Exercise directions - Repeat the records verbatim and leave the pictures out of your copy.

Extracted records -

################

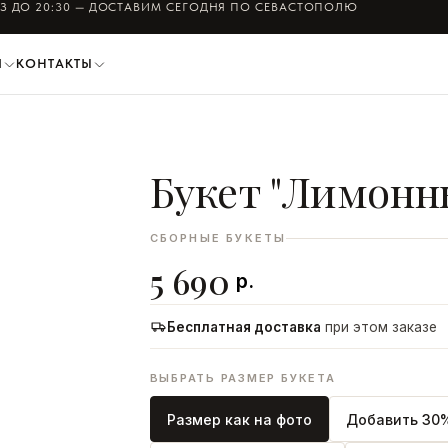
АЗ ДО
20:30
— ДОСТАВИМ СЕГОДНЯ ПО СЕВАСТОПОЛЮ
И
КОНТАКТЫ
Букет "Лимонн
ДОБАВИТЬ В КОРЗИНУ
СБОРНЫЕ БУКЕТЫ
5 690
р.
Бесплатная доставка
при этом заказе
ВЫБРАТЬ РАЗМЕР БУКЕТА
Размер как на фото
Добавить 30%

################

Reply -
АЗ ДО
20:30
— ДОСТАВИМ СЕГОДНЯ ПО СЕВАСТОПОЛЮ
И
КОНТАКТЫ
Букет "Лимонн
ДОБАВИТЬ В КОРЗИНУ
СБОРНЫЕ БУКЕТЫ
5 690
р.
Бесплатная доставка
при этом заказе
ВЫБРАТЬ РАЗМЕР БУКЕТА
Размер как на фото
Добавить 30%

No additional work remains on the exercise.